Data is from United Nations Population Division: World Population Prospects 2017, specifically Total Population - Both Sexes

#install.packages("ggpubr")
library("magrittr")
library("ggpubr")
## Loading required package: ggplot2
library("ggplot2")
library("scales")

# read in data, which I had to transform to numeric format
UN.data <- read.csv("02-8-pop-past-future-x.csv",header=TRUE)

Country <- as.character(UN.data[,2])
Country[63] = "Cote d'Ivoire" 

Pops <- UN.data[, 3:152]/1000 # populations in millions
Years <- 1951:2100

africa=c(15:34,36:44,46:58,60:76) # countries comprising continents
asia=c(79:86,89:93,95:103,105:115,117:134)
europe=c(137:146,148:160,162:177,179:187)
northam=c(241:245)
latinam=c(190:215,217:224,226:239)
oceania=c(248:249,251:255,257:263,265:273)

Continent <- rep(0, nrow(UN.data)) # numeric continent as x-coordinate
Continent[africa] = 1
Continent[asia] = 2
Continent[europe] = 3
Continent[latinam] = 4
Continent[northam] = 5
Continent[oceania] = 6

ContinentNames = c("Africa", "Asia", "Europe", "Latin\nAmerica", "North\nAmerica", "Oceania")
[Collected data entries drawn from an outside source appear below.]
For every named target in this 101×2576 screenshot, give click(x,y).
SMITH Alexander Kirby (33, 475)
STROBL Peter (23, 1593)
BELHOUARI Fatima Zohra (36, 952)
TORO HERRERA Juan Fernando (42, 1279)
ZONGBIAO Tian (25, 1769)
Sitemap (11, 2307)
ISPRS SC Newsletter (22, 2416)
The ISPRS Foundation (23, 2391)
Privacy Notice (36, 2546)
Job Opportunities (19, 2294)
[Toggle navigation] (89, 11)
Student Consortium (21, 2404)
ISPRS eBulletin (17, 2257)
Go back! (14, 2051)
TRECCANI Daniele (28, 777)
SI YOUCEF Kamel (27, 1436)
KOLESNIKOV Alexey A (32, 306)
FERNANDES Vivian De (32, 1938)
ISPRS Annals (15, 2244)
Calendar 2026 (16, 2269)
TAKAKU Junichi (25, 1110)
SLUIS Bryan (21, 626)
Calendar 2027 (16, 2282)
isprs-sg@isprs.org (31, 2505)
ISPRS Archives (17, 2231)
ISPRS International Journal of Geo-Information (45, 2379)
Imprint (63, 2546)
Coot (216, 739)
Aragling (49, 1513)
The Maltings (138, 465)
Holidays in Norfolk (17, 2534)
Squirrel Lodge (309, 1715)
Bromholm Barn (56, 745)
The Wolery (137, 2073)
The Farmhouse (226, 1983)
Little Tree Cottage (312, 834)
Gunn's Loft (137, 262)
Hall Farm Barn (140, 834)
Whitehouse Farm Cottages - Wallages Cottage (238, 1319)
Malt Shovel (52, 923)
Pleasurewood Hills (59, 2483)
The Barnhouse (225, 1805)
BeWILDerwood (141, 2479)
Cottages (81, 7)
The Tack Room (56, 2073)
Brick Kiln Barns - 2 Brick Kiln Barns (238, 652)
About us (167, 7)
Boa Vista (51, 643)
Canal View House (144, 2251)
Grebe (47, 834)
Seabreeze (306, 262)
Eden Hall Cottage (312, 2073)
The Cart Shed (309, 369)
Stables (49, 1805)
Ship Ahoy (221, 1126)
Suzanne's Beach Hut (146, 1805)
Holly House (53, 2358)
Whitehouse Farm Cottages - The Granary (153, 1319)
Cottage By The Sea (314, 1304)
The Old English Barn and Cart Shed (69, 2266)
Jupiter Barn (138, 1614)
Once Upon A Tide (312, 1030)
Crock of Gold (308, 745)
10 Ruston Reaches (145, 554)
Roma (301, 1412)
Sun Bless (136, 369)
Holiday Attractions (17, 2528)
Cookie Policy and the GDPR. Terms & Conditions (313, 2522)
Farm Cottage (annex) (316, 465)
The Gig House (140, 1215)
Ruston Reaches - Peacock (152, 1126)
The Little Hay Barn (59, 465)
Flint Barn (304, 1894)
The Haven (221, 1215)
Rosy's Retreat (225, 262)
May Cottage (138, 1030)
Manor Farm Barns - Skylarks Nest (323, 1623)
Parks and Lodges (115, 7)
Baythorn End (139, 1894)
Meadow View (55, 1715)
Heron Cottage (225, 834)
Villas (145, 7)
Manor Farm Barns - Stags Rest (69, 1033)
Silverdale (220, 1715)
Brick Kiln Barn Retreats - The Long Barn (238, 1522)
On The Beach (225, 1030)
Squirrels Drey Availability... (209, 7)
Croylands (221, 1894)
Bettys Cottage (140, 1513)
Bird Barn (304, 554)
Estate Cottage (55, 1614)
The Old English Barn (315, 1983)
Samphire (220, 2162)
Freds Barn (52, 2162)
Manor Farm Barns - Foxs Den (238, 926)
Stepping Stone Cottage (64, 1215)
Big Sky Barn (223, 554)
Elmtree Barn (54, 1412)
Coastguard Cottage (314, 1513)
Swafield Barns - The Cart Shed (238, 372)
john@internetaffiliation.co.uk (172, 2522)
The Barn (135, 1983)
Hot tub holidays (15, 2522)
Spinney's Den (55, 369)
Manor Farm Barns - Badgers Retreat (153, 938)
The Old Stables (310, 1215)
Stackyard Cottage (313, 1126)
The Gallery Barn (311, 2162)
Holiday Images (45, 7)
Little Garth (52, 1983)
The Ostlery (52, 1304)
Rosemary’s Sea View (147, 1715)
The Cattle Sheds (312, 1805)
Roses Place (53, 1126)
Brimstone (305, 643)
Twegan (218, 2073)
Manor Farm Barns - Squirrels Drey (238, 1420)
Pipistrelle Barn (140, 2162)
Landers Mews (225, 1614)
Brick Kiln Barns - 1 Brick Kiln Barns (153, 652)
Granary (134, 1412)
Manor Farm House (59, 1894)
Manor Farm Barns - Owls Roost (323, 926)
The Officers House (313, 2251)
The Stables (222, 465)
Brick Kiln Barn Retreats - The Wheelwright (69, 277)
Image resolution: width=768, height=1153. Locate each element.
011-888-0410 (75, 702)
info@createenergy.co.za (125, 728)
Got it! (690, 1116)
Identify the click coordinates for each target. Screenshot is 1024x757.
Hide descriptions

JitterX = Continent - 0.5*(-0.5 + runif(length(Continent))) # jitter continent

Classified = Continent > 0  #exclude non-classified countries
Bigger = Pops[,1] > 1    #retain countries over 1 million in 1950 
Keepers = Bigger * Classified > 0 # countries to use

Increase <- Pops[,66] / Pops[,2] # pick out 2015 and 1951

LabelTargets <- c("Cote d'Ivoire", "Saudi Arabia", "Japan", "Georgia", "Albania", "Papua New Guinea")
LabelIndices <- sapply(LabelTargets, function(s){which(Country==s)}) # numbers for labelled countries

GetsLabel <- rep(0, length(Country))
GetsLabel[LabelIndices] = 1

PopRed <- cbind(Pops[Keepers,], 
                as.factor(Continent[Keepers]), 
                JitterX[Keepers], 
                Increase[Keepers], 
                Country[Keepers],
                GetsLabel[Keepers])
names(PopRed) <- c(names(Pops), "ContinentFactor", "Continent", "Increase", "Country", "GetsLabel")

BT <- 14
BiggerTicks <- theme(axis.text.x = element_text(size=BT), axis.title.x = element_text(size=BT),
                     axis.text.y = element_text(size=BT), axis.title.y = element_text(size=BT))

p <- ggplot(PopRed, aes(x=Continent, y=Increase, label=Country)) # initial plot object, p
p <- p + geom_point(aes(size = X1951), shape=1) # scatter type with circles

p <- p + scale_size_continuous(trans="log10", breaks=c(5,10,50,100)) # defines scatter circle size logarithmicly according to country's population

p <- p + geom_text(aes(label=Country), size=3, hjust=c(0.35,0.8,0.8,0.8,0.8,0.8), vjust=-0.4, data=subset(PopRed, GetsLabel>0)) # defines text labels and positions for the siz countries in LabelTargets list

p <- p + labs(y="Relative increase in population, 1951-2015") # defines y-axis label

p <- p + scale_x_continuous(breaks=1:6, labels=ContinentNames) # x-axis labels

p <- p + guides(size=guide_legend(title="Population \n(millions)")) # labels legend
p <- p + theme_bw() # a complete theme, controls non-data display
p <- p + BiggerTicks # user defined, above, controls axis-text

p <- p + theme(axis.title.x=element_blank())
p <- p + theme(axis.title.y=element_text(size=10))#, face="bold", colour="#990000"))
p # displays the plot

Figure 2.8 Relative increase in population between 1951 and 2015 for countries with at least one million people in 1951.